## [EXERCISE GOAL]
Each line in the records below that has the word "commercial" should be copied.

## [SUPPLIED ENTRIES]
══════════

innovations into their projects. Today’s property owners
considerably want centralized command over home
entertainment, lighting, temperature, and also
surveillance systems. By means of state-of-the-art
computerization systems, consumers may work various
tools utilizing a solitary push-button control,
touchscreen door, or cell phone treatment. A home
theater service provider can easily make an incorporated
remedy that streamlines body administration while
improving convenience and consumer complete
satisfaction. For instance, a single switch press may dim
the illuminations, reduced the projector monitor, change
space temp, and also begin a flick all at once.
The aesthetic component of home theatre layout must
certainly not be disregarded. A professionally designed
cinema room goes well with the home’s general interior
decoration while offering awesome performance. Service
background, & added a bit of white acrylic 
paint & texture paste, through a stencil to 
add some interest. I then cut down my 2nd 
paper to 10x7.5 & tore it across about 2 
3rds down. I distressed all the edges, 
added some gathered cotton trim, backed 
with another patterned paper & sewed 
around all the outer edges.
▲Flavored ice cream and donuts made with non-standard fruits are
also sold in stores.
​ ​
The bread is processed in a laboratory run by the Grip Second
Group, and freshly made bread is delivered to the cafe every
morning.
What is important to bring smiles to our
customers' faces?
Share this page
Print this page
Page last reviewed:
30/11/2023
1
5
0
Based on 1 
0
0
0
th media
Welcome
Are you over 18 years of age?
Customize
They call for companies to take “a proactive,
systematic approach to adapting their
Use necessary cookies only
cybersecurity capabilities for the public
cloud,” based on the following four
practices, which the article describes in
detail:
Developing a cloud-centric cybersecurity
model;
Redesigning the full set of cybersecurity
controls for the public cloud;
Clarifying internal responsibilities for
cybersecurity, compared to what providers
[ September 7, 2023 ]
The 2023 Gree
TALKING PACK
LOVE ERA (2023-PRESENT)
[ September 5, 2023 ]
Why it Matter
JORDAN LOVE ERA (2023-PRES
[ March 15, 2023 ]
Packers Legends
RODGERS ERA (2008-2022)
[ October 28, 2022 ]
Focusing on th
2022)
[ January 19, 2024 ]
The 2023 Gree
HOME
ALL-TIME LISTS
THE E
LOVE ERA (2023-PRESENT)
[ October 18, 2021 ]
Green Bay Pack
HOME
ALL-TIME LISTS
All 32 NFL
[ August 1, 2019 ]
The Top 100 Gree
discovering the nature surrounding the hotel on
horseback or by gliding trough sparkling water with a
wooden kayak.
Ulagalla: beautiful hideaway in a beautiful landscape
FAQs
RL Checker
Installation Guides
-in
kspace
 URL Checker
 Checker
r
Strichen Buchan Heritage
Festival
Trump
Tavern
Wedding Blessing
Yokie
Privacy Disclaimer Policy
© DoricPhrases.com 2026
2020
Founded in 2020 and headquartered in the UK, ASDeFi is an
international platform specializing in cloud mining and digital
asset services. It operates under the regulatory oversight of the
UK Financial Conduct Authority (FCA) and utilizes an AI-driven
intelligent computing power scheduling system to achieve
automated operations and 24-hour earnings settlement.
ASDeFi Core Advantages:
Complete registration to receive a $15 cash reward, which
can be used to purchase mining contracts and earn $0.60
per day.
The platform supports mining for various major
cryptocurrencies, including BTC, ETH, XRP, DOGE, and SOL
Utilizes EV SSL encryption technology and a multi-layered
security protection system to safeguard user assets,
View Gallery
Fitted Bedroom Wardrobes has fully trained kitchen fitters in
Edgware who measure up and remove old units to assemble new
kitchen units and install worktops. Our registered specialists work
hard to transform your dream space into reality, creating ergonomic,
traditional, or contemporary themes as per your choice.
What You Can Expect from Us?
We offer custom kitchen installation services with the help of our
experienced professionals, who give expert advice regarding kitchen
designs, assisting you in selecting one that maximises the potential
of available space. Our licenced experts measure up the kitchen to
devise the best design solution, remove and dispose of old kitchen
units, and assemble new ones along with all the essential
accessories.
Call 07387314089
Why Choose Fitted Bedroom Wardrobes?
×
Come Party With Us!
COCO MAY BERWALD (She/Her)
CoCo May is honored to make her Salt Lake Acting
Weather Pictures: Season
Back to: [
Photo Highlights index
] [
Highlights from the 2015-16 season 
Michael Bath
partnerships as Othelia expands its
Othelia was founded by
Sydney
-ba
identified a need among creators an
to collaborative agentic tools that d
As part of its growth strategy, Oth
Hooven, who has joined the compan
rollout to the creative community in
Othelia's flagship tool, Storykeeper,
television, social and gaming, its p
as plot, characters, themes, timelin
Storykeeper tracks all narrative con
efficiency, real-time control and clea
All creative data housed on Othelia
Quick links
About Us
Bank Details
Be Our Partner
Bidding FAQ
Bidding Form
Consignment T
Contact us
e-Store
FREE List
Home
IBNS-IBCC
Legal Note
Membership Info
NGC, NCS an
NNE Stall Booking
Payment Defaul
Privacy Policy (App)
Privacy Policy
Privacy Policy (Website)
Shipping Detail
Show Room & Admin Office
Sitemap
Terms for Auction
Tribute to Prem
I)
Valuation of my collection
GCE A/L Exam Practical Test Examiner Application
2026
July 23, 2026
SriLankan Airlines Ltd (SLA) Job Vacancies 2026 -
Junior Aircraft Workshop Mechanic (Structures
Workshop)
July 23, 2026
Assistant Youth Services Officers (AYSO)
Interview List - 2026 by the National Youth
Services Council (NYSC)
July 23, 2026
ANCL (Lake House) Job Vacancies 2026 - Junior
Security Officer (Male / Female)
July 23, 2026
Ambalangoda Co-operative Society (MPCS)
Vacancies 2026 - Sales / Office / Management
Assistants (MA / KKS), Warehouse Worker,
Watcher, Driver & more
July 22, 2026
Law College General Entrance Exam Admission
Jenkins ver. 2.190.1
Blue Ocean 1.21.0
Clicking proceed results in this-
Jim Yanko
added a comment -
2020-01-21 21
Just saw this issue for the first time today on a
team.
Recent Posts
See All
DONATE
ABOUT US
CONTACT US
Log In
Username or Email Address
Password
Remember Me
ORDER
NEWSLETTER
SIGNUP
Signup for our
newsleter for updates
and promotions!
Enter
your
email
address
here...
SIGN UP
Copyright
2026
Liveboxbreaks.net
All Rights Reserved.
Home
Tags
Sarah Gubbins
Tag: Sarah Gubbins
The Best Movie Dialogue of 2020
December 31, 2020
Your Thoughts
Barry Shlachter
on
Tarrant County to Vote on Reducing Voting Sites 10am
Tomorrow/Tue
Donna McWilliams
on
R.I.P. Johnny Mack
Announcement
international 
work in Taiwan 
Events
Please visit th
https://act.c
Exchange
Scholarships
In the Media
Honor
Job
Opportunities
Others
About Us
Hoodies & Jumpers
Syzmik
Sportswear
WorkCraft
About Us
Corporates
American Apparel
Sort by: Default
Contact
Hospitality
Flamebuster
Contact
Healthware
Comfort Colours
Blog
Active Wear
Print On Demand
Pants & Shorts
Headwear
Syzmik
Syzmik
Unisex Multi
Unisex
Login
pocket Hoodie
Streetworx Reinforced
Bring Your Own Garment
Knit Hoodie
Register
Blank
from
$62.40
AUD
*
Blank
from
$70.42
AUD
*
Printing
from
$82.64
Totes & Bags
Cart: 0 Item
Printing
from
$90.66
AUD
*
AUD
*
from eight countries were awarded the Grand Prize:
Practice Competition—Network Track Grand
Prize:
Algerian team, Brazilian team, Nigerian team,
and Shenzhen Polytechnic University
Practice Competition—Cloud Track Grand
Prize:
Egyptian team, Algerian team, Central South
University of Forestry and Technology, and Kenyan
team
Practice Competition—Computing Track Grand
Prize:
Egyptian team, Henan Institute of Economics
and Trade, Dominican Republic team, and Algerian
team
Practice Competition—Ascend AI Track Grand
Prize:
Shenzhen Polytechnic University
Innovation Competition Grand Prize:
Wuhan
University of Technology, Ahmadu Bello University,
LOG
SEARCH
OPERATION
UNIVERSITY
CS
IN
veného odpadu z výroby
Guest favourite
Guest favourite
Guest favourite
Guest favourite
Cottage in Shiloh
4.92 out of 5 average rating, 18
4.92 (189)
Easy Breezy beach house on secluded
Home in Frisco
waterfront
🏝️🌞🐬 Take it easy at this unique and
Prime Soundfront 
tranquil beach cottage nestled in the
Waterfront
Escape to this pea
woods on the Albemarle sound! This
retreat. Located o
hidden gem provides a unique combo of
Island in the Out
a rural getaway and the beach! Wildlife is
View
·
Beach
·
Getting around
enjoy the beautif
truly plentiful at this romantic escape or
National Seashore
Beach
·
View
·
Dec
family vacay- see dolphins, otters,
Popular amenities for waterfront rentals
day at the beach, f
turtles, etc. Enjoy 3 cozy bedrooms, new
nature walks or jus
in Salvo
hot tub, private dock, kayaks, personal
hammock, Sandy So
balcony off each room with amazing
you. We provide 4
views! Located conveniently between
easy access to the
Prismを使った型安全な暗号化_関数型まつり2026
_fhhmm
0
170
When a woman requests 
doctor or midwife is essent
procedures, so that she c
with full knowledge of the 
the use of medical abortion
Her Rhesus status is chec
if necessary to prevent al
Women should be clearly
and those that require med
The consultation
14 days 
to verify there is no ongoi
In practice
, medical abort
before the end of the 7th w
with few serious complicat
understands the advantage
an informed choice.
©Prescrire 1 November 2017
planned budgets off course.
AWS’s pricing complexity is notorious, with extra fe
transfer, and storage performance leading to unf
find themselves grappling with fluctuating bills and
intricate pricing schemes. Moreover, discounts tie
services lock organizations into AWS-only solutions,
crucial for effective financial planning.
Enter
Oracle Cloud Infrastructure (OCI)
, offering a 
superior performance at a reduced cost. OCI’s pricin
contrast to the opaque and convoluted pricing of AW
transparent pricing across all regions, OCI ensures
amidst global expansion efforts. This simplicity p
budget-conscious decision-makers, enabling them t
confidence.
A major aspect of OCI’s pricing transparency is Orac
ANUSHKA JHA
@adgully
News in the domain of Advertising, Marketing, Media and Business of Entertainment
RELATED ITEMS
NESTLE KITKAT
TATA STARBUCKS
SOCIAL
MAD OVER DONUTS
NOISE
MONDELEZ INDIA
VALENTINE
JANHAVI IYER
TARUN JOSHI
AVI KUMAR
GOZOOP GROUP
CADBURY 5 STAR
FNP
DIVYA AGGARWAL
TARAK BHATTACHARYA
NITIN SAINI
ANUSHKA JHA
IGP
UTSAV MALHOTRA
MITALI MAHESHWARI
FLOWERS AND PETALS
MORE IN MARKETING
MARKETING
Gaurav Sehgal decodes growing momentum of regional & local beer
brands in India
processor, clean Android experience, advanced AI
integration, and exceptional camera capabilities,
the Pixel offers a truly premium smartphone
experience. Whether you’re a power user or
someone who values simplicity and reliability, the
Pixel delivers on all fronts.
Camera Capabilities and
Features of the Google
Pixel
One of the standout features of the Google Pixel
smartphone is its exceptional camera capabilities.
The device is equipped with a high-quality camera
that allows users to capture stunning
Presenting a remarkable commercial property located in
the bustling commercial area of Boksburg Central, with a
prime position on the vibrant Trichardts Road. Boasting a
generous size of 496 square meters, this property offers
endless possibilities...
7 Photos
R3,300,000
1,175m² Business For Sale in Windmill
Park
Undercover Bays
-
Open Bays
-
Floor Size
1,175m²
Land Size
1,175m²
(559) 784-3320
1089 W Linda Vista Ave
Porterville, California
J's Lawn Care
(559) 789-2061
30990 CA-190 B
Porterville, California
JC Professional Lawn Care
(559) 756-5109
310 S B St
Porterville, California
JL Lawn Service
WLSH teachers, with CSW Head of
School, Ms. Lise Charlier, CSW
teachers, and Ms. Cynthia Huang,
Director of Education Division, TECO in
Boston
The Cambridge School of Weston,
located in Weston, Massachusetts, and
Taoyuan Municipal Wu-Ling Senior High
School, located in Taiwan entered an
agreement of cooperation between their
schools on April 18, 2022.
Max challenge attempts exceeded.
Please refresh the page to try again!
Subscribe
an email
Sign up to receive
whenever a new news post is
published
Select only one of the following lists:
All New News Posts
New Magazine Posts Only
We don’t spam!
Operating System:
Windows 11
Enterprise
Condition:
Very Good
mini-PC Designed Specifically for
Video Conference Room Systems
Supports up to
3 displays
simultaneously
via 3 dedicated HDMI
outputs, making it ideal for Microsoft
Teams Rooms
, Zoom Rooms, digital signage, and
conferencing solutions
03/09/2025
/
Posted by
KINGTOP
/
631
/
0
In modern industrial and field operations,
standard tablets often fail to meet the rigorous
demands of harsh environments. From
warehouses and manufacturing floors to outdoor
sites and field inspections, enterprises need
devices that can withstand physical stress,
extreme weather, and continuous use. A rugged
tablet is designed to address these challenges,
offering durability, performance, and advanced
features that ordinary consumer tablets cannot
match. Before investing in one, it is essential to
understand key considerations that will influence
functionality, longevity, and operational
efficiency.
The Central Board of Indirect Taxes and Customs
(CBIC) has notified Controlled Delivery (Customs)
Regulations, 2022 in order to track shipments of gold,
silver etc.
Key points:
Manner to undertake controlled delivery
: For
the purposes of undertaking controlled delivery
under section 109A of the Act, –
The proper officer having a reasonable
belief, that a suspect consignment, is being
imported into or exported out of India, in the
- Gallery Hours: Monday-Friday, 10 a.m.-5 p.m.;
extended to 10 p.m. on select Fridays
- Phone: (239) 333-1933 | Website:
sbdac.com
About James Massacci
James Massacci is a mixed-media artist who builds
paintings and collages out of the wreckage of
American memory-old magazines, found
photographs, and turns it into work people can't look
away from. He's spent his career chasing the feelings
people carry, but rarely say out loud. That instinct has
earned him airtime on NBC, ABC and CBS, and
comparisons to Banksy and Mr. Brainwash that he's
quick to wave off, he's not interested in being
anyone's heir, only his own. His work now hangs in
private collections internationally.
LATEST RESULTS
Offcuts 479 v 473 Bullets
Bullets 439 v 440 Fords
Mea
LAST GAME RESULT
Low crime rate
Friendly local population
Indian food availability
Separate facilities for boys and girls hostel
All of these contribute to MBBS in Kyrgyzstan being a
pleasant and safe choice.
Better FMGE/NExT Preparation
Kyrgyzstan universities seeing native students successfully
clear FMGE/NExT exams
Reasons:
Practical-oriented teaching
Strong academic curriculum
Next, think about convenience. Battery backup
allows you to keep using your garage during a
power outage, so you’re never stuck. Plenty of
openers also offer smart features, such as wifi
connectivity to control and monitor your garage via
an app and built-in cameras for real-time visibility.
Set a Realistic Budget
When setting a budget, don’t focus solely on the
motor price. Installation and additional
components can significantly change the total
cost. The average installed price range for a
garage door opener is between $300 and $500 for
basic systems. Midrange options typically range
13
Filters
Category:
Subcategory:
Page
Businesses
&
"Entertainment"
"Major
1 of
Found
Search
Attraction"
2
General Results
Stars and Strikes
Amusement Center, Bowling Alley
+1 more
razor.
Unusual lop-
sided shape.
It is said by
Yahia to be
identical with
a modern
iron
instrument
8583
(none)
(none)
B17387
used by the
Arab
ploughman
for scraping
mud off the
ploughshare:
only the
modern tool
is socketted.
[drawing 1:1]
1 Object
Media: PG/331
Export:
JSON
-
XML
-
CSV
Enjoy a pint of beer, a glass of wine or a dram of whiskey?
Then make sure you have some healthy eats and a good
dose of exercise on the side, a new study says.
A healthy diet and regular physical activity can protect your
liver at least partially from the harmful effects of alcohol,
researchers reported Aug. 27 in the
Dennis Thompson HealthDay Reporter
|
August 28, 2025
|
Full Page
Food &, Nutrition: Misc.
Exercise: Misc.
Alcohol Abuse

══════════

## [OUTPUT OF THE TASK]
Presenting a remarkable commercial property located in
the bustling commercial area of Boksburg Central, with a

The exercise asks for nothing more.